About an hour’s drive outside Ho Chi Minh City, the Cu Chi Tunnels have become an symbol of the US Vietnam War. But the 250km warren was actually constructed at the start of the French Indochina wars in 1946. Guided tours allow visitors to crawl through certain sections – not for the claustrophobic.
Con Dao is the only place in Vietnam where Green Sea Turtles nest. It’s also an amazing diving and snorkelling destination, awash with rare wildlife and famous for fantastic beaches and lush rainforest.
Part enormous waterpark and part, equally immense, funfair and all themed on the ancient myths and legends of Vietnam. Great family day out and the place for colourful festivals all year round.
A UNESCO World Heritage complex of sites including 10th century Hoa Lu City and a remarkable landscape of waterways, caves, paddy fields and historical monuments. On the Red River Delta and an easy day trip from Hanoi.
One of the capital’s most exciting museums explores the role of women in Vietnam throughout history. The fascinating permanent collection’s enhanced by a year round programme of events and temporary exhibitions.
Vietnam’s oldest national park is a stunning and diverse landscape of mountain, river and forest. Home to sensational creatures like Clouded Leopards and Black Asian Bears, it’s also one of the few places in the world to see rare Delacour Langur primates.
Cruising on a traditional Chinese Junk round the karst strewn waters of Ha Long Bay is an iconic Vietnamese experience with kids.
Known as Vietnam’s Rice Bowl, the Mekong Delta is a perfect tour from Ho Chi Minh City: visit Cai Ran Floating Market; sail waterways on traditional sampan; explore Can Tho and Turtle Island.

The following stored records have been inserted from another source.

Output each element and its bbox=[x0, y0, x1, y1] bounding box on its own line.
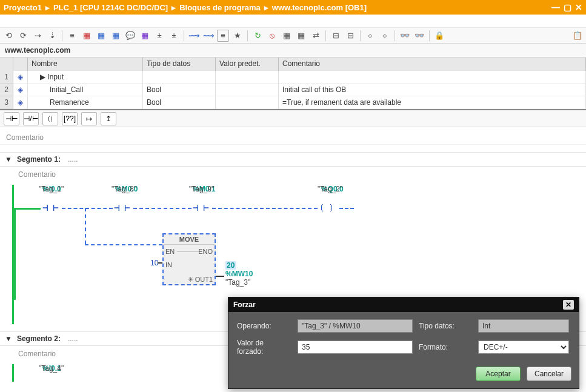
main-toolbar: ⟲ ⟳ ⇢ ⇣ ≡ ▦ ▦ ▦ 💬 ▦ ± ± ⟿ ⟿ ≡ ★ ↻ ⦸ ▦ ▦ … bbox=[0, 28, 586, 44]
io-icon: ◈ bbox=[13, 84, 28, 96]
move-block[interactable]: MOVE EN ENO IN ✳ OUT1 bbox=[162, 233, 216, 285]
col-name[interactable]: Nombre bbox=[28, 58, 143, 71]
force-dialog: Forzar ✕ Operando: Tipo datos: Valor de … bbox=[228, 297, 579, 389]
formato-select[interactable]: DEC+/- bbox=[478, 341, 569, 354]
interface-table: Nombre Tipo de datos Valor predet. Comen… bbox=[0, 58, 586, 109]
tool-icon[interactable]: 📋 bbox=[571, 30, 584, 42]
dialog-close-icon[interactable]: ✕ bbox=[563, 300, 574, 310]
contact-no[interactable]: ⊣ ⊢ bbox=[42, 381, 58, 382]
ladder-toolbar: ⊣⊢ ⊣/⊢ ⟮⟯ [??] ↦ ↥ bbox=[0, 109, 586, 127]
collapse-icon[interactable]: ▼ bbox=[5, 155, 12, 164]
tool-icon[interactable]: ⇣ bbox=[46, 30, 58, 42]
tool-icon[interactable]: ≡ bbox=[66, 30, 78, 42]
segment-comment[interactable]: Comentario bbox=[0, 167, 586, 185]
tool-icon[interactable]: ⟲ bbox=[2, 30, 15, 42]
tool-icon[interactable]: ▦ bbox=[110, 30, 122, 42]
tool-icon[interactable]: 👓 bbox=[413, 30, 425, 42]
branch-open-icon[interactable]: ↦ bbox=[81, 112, 97, 125]
tool-icon[interactable]: ↻ bbox=[251, 30, 264, 42]
breadcrumb: Proyecto1 ▸ PLC_1 [CPU 1214C DC/DC/DC] ▸… bbox=[0, 0, 586, 15]
tool-icon[interactable]: ★ bbox=[231, 30, 244, 42]
contact-nc-icon[interactable]: ⊣/⊢ bbox=[23, 112, 39, 125]
tool-icon[interactable]: ⇄ bbox=[310, 30, 322, 42]
tool-icon[interactable]: ▦ bbox=[139, 30, 151, 42]
tool-icon[interactable]: ⟿ bbox=[202, 30, 215, 42]
operando-field bbox=[298, 319, 413, 333]
segment-header[interactable]: ▼ Segmento 1: ..... bbox=[0, 152, 586, 167]
iface-row[interactable]: 2 ◈ Initial_Call Bool Initial call of th… bbox=[0, 84, 586, 96]
label-valor: Valor de forzado: bbox=[237, 339, 291, 356]
close-icon[interactable]: ✕ bbox=[575, 2, 582, 12]
label-tipo: Tipo datos: bbox=[419, 322, 472, 330]
tool-icon[interactable]: ± bbox=[168, 30, 180, 42]
contact-no[interactable]: ⊣ ⊢ bbox=[193, 202, 208, 213]
tool-icon[interactable]: ⊟ bbox=[344, 30, 356, 42]
collapse-icon[interactable]: ▼ bbox=[5, 334, 12, 343]
tool-icon[interactable]: ⟐ bbox=[364, 30, 376, 42]
maximize-icon[interactable]: ▢ bbox=[564, 2, 571, 12]
block-title: www.tecnoplc.com bbox=[0, 44, 586, 58]
tool-icon[interactable]: ⦸ bbox=[266, 30, 278, 42]
tool-icon[interactable]: 💬 bbox=[124, 30, 136, 42]
contact-no[interactable]: ⊣ ⊢ bbox=[114, 202, 130, 213]
power-rail bbox=[12, 364, 14, 382]
tool-icon[interactable]: ± bbox=[153, 30, 165, 42]
tool-icon[interactable]: ▦ bbox=[95, 30, 107, 42]
cancel-button[interactable]: Cancelar bbox=[527, 367, 571, 381]
tool-icon[interactable]: ⟐ bbox=[379, 30, 391, 42]
label-formato: Formato: bbox=[419, 343, 472, 351]
coil[interactable]: ⟮ ⟯ bbox=[319, 202, 335, 213]
tool-icon[interactable]: ▦ bbox=[295, 30, 307, 42]
tool-icon[interactable]: ⊟ bbox=[330, 30, 342, 42]
spacer bbox=[0, 15, 586, 28]
accept-button[interactable]: Aceptar bbox=[476, 367, 521, 381]
crumb-plc[interactable]: PLC_1 [CPU 1214C DC/DC/DC] bbox=[53, 3, 168, 12]
crumb-project[interactable]: Proyecto1 bbox=[4, 3, 42, 12]
tool-icon[interactable]: 👓 bbox=[399, 30, 411, 42]
valor-forzado-input[interactable] bbox=[298, 341, 413, 354]
contact-no-icon[interactable]: ⊣⊢ bbox=[4, 112, 19, 125]
coil-icon[interactable]: ⟮⟯ bbox=[42, 112, 58, 125]
crumb-ob[interactable]: www.tecnoplc.com [OB1] bbox=[272, 3, 367, 12]
tool-icon[interactable]: ⟿ bbox=[188, 30, 200, 42]
box-icon[interactable]: [??] bbox=[62, 112, 78, 125]
tool-icon[interactable]: ≡ bbox=[217, 30, 229, 42]
col-default[interactable]: Valor predet. bbox=[216, 58, 279, 71]
crumb-blocks[interactable]: Bloques de programa bbox=[179, 3, 261, 12]
dialog-title-bar[interactable]: Forzar ✕ bbox=[228, 297, 579, 312]
expand-icon[interactable]: ▶ bbox=[40, 73, 45, 81]
minimize-icon[interactable]: — bbox=[551, 2, 560, 12]
label-operando: Operando: bbox=[237, 322, 291, 330]
contact-no[interactable]: ⊣ ⊢ bbox=[42, 202, 58, 213]
io-icon: ◈ bbox=[13, 71, 28, 84]
iface-row[interactable]: 3 ◈ Remanence Bool =True, if remanent da… bbox=[0, 96, 586, 109]
iface-header: Nombre Tipo de datos Valor predet. Comen… bbox=[0, 58, 586, 71]
col-comment[interactable]: Comentario bbox=[279, 58, 586, 71]
io-icon: ◈ bbox=[13, 96, 28, 109]
tool-icon[interactable]: ⇢ bbox=[32, 30, 44, 42]
tipo-field bbox=[478, 319, 569, 333]
tool-icon[interactable]: ⟳ bbox=[17, 30, 29, 42]
col-type[interactable]: Tipo de datos bbox=[143, 58, 216, 71]
iface-row[interactable]: 1 ◈ ▶ Input bbox=[0, 71, 586, 84]
net-comment[interactable]: Comentario bbox=[0, 131, 586, 145]
tool-icon[interactable]: ▦ bbox=[81, 30, 93, 42]
tool-icon[interactable]: 🔒 bbox=[433, 30, 445, 42]
tool-icon[interactable]: ▦ bbox=[281, 30, 293, 42]
branch-close-icon[interactable]: ↥ bbox=[101, 112, 116, 125]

Travelling around Vietnam depends on the type of holiday you’re planning. Domestic flights are the only way to manage a packed itinerary from north to south. If you’re touring within one region: trains are fun with older kids (especially sleepers) and cars with driver/guides are easy to arrange and inexpensive. Self-drive for a few days is manageable, but Vietnam isn’t the country for long, independent road trips. Public transport can feel a bit hectic in larger cities, acclimatise, and it’s surprisingly efficient and easy to use. And when you’re touring rural areas or smaller national parks, hire bikes: they’re a Vietnamese transport staple.